The other day when merging Johanna's code to clusterize the
configuration framework, I noticed this code in there:
# [Send id=val to everyone else]
Broker::publish(change_topic, Config::cluster_set_option, ID, val, location);
if ( Cluster::local_node_type() != Cluster::MANAGER )
Broker::relay(change_topic, change_topic, Config::cluster_set_option, ID, val, location);
It took me a bit to understand that ... The goal here is that a change
in a configuration value gets propagated out to all nodes in the
cluster. The Broker::publish() sends it to a node's immediate
neighbors, but not further. That means that for workers it goes (only)
to their manager; for the manager it means, it goes to all workers. If
we're not a manager, we then separately (through Broker::relay()) ask
our neighbors (that's the manager) to forward the change to *their*
neighbors (that's the other workers), without reraising it locally.

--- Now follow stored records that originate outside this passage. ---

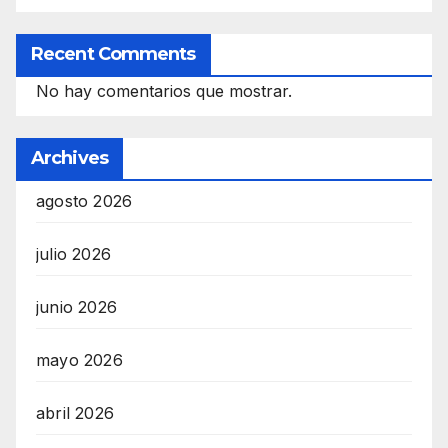
Recent Comments
No hay comentarios que mostrar.
Archives
agosto 2026
julio 2026
junio 2026
mayo 2026
abril 2026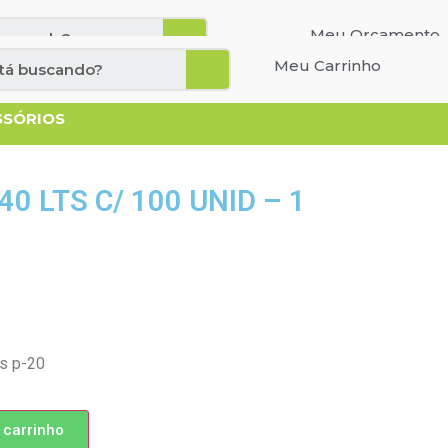
Cadastre-se
Entrar
Meu Orçamento
Meu Carrinho
SSÓRIOS
40 LTS C/ 100 UNID – 1
s p-20
 carrinho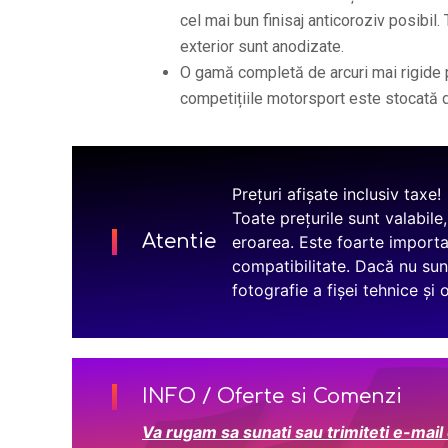
cel mai bun finisaj anticoroziv posibil.
exterior sunt anodizate.
O gamă completă de arcuri mai rigide pe
competițiile motorsport este stocată d
Prețuri afișate inclusiv taxe!
Toate prețurile sunt valabile
Atentie
eroarea. Este foarte importa
compatibilitate. Dacă nu sun
fotografie a fișei tehnice și
INFO / Oferte si Comenzi
Va rugam sa sunati sau trimiteti e-mail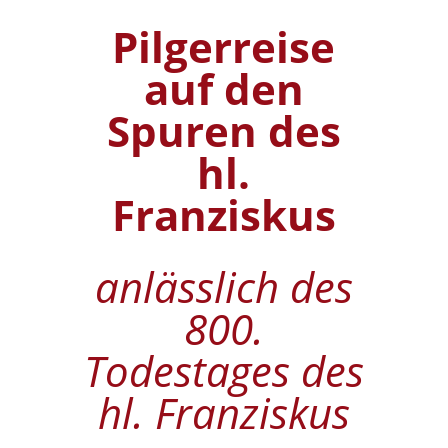
Pilgerreise
auf den
Spuren des
hl.
Franziskus
anlässlich des
800.
Todestages des
hl. Franziskus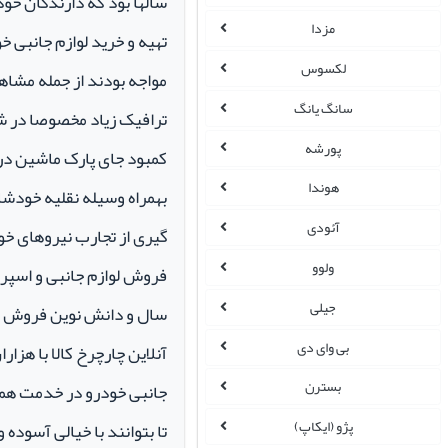
سالها بود که دارندگان خو
مزدا
تهیه و خرید لوازم جانبی 
لکسوس
مواجه بودند از جمله مشاهد
سانگ یانگ
ترافیک زیاد مخصوصا در ش
پورشه
کمبود جای پارک ماشین در م
هوندا
بهمراه وسیله نقلیه خودشان 
آئودی
گیری از تجارب نیروهای خود
ولوو
جیلی
سال و دانش نوین فروش ای
بی وای دی
آنلاین چارچرخ کالا با هزارا
بسترن
جانبی خودرو در خدمت همو
پژو (ایکاپ)
تا بتوانند با خیالی آسوده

I remember we have discussed this API before, but I wanted to bring it
up again as I keep finding it confusing. I believe the code above
could be simplified by using the newer Broker::publish_and_relay(),
which was added to combine the two operations. Still, I'm realizing
now that I don't like thinking about this in terms of separate
publishing and relaying operations.
It all won't become easier once we add multi-hop routing to the mix
(which is in the works). And on top of all that, we also have
Cluster::publish_rr, Cluster::publish_hew, Cluster::relay_rr, and
Cluster::relay_hew -- another set of separate publishing & relay
I'm wondering if we should give it another try to simply this API
while we still can (i.e., before 2.6 goes out). To me, the most
intuitive publish operation is "send to topic T and propagate to
everybody subscribed to that topic". I'd structure the API around
that, making that the main publish function for that simply:
That would send to all neighbors, which then process locally and relay
to their neighbors. Right now, that would propagate just across one
hop but once we have multihop that'd start being broadcasted out
To support the other use cases, we can then add modifiers & functions
to tweak this default, e.g.:
- Give publish() another argument "relay: bool &default=T" to prevent
it from going beyond the immediate receiver. Or maybe instead:
"relay_hops: int &default=-1" to specify the max number of hops
to relay across, with -1 meaning no limit. (I recall concerns
about loops being too easy to create; we could set the default
here to F/0 to default to no forwarding, although conceptually I
don't really like that
- Give publish() another argument "relay_topic: string &default=""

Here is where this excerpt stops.